Over the next three years, Capt. Glassell had a hand in almost every important project in town. He surveyed larger farm lots surrounding the townsite, supervised the construction of the first irrigation ditch to the site, and handled sales and advertising for the new town. He was also a partner in one of the first orange groves in the area.

But Capt. Glassell’s health was failing. Tuberculosis (probably contracted during one of his stays in a Union prison camp) was eating away at his lungs. He spent much of the spring of 1874 in Los Angeles, trying to regain his health.

“It has only been during the absence of the Captain that the good effect of his presence and enterprise in promoting the growth of ... Orange ... has been felt,” a local newspaper noted that June. “and it will be with much silent though heartfelt gladness that his return will be hailed by his many friends.”

Capt. Glassell made it back that summer, but he was forced to leave Orange for good in the early part of 1875. He died in Los Angeles on January 28, 1879. Had he lived longer, he might be better remembered in Orange, for no one did more toward building up the community during its formative years.

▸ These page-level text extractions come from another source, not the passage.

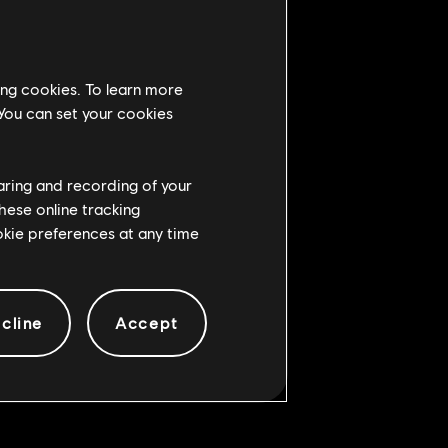
ing cookies. To learn more
 You can set your cookies
 reaction, now causes Heavy hit
haring and recording of your
hese online tracking
Stance Heavy when soft feinted
ookie preferences at any time
d by it
cline
Accept
ge to have camera issues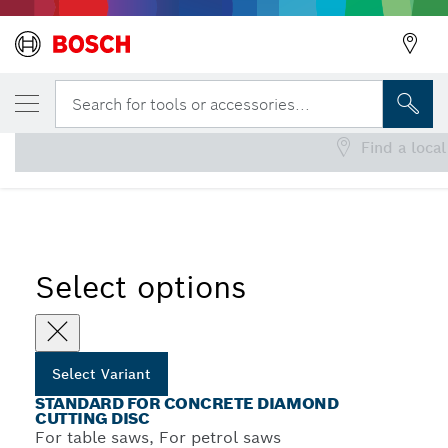
YOUR SELECTED VARIANT
Standard for Concrete Diamond Cutting Di
Search for tools or accessories...
Find a local
Standard for Concrete Diamond Cutting Discs for Table
...
Saws and Petrol Saws
Select options
Select Variant
STANDARD FOR CONCRETE DIAMOND
CUTTING DISC
For table saws, For petrol saws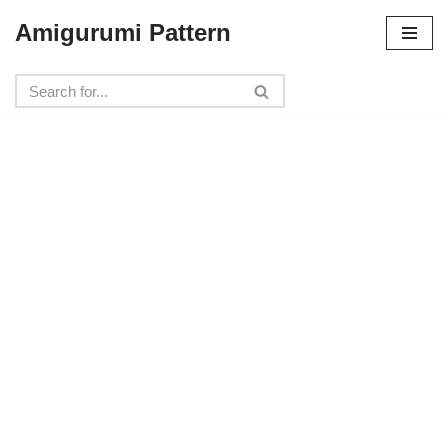
Amigurumi Pattern
Skip
to
content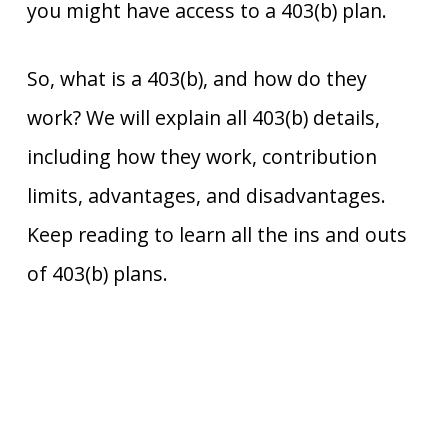
you might have access to a 403(b) plan.
So, what is a 403(b), and how do they
work? We will explain all 403(b) details,
including how they work, contribution
limits, advantages, and disadvantages.
Keep reading to learn all the ins and outs
of 403(b) plans.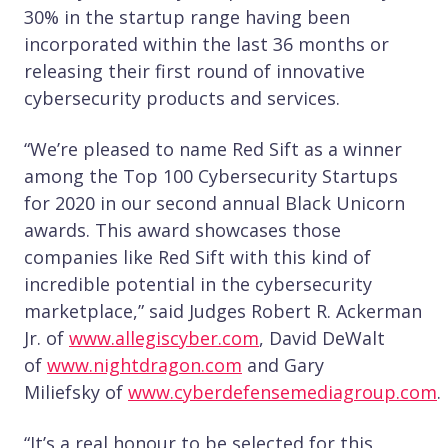
30% in the startup range having been
incorporated within the last 36 months or
releasing their first round of innovative
cybersecurity products and services.
“We’re pleased to name Red Sift as a winner
among the Top 100 Cybersecurity Startups
for 2020 in our second annual Black Unicorn
awards. This award showcases those
companies like Red Sift with this kind of
incredible potential in the cybersecurity
marketplace,” said Judges Robert R. Ackerman
Jr. of
www.allegiscyber.com
, David DeWalt
of
www.nightdragon.com
and Gary
Miliefsky of
www.cyberdefensemediagroup.com
.
“It’s a real honour to be selected for this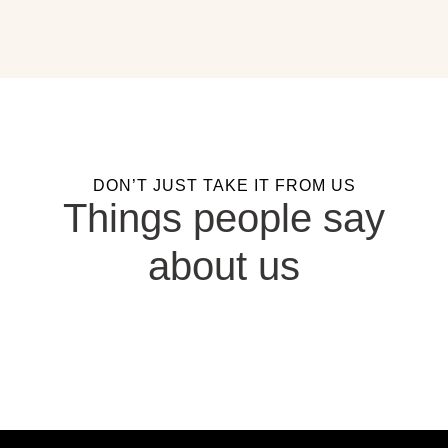
DON’T JUST TAKE IT FROM US
Things people say
about us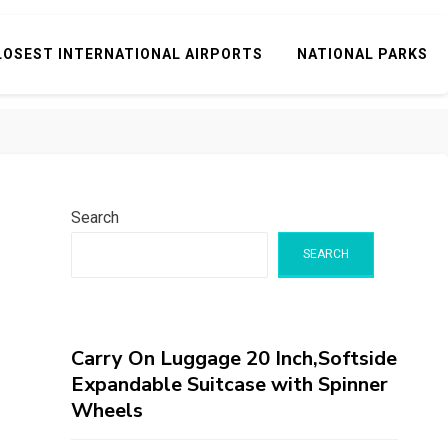
LOSEST INTERNATIONAL AIRPORTS
NATIONAL PARKS
Search
SEARCH
Carry On Luggage 20 Inch,Softside
Expandable Suitcase with Spinner
Wheels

A remarkable insight to Capt. Glassell’s personality can be found in his Civil War letters -- now part of the local history collection at the Orange Public Library. He writes with such charm and good humor that it is difficult to remember sometimes that almost all of the letters were written from behind prison walls.

[For more on Capt. Glassell’s Civil War days, see R. Thomas Campbell’s Hunters of the Night. Confederate Torpedo Boats in the War Between the States, Burd Street Press, 2000.]